Francesca Smith, Research Officer, Money and Mental Health

No place like home: our new research on mortgages and mental health

25 January 2024

  • We’ve just published a new report on mortgages and mental health. 
  • Rising interest rates have already hit millions of people’s pockets, but mortgage holders with mental health problems are facing a double-whammy of challenges that’s putting them at greater risk of psychological and financial harm.
  • Rates of arrears have risen, but we’ve also found that mortgagors with mental health problems are more likely to have taken drastic action – like cutting back on essentials or using vital savings – to keep out of mortgage arrears.
  • We’re making recommendations to mortgage lenders and to the financial regulator to ensure people with mental health problems can access support.

For many of us, getting the keys to our own home is a life goal or a milestone worth celebrating. 

And why not, given the stability, resilience and identity homeownership can offer?

However, a mortgage, which allows most people to buy their home, is typically the greatest debt most people will have in their lifetime. And keeping up with payments can be an immense burden. When financial difficulties mean we struggle to pay, we can quickly spiral into thoughts of losing our home, driving fear, stress and worry.

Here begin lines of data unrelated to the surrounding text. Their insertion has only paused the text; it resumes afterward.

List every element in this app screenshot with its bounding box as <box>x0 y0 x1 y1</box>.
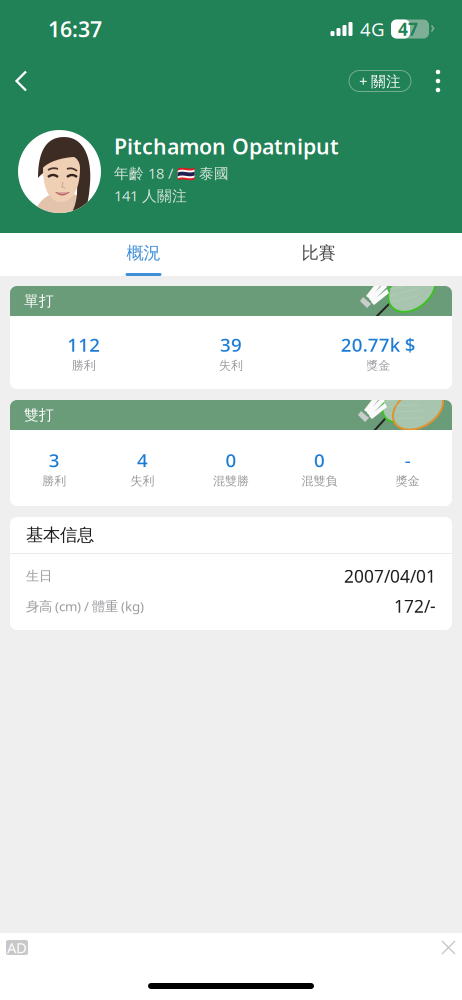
button[interactable]: Back <box>0 58 45 104</box>
staticText: 失利 <box>131 474 155 488</box>
button[interactable]: 概況 <box>56 233 231 276</box>
staticText: 3 <box>49 448 60 472</box>
staticText: 失利 <box>219 358 243 373</box>
staticText: Pitchamon Opatniput <box>114 132 339 160</box>
staticText: 47 <box>398 18 418 40</box>
staticText: 基本信息 <box>26 524 94 546</box>
staticText: 112 <box>67 332 100 357</box>
staticText: + 關注 <box>359 71 401 91</box>
staticText: 4 <box>137 448 148 472</box>
staticText: AD <box>7 938 27 957</box>
button[interactable]: + 關注 <box>349 58 411 104</box>
staticText: 39 <box>220 332 242 357</box>
staticText: 年齡 18 / 🇹🇭 泰國 <box>114 163 229 183</box>
button[interactable]: Close ad <box>441 933 462 955</box>
staticText: 獎金 <box>366 358 390 373</box>
staticText: 2007/04/01 <box>344 564 436 588</box>
staticText: 混雙勝 <box>213 474 249 488</box>
staticText: 生日 <box>26 568 52 584</box>
staticText: 4G <box>360 17 385 41</box>
staticText: 172/- <box>394 594 436 618</box>
staticText: 單打 <box>24 292 54 310</box>
staticText: - <box>405 448 411 472</box>
staticText: 0 <box>226 448 236 472</box>
button[interactable]: 比賽 <box>231 233 406 276</box>
staticText: 概況 <box>126 242 160 264</box>
staticText: 雙打 <box>24 406 54 424</box>
staticText: 141 人關注 <box>114 186 187 205</box>
staticText: 混雙負 <box>301 474 337 488</box>
staticText: 獎金 <box>396 474 420 488</box>
staticText: 比賽 <box>302 242 336 264</box>
staticText: 16:37 <box>48 15 102 43</box>
staticText: 勝利 <box>42 474 66 488</box>
button[interactable]: More options <box>411 58 462 104</box>
staticText: 0 <box>314 448 325 472</box>
staticText: 勝利 <box>72 358 96 373</box>
staticText: 20.77k $ <box>341 332 416 357</box>
staticText: 身高 (cm) / 體重 (kg) <box>26 597 144 615</box>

Our new research, published today, shows that this has become a reality for a growing number of mortgage holders – and especially those with mental health problems, as interest rates have soared to more than a decade-long high over the last couple of years. 

Higher rates are expected to affect around 5 million households by 2026. The typical mortgage holders who will see their more affordable fixed rate deal expire between now and then will spend £240 more per month to keep the roof over their head. 

This comes on top of wider rising living costs, which have already stretched budgets to the extreme, and particularly for people with mental health problems as our previous research has shown.

Headline statistics are hiding a concerning bigger picture

Yet, while rates of mortgage arrears and repossessions have risen slightly, they remain historically low. So why is there cause for concern? Well, for most people with a mortgage, it’s their top financial priority. This means that people will often do everything in their power to keep up with their mortgage, even at the cost of huge financial and psychological harm.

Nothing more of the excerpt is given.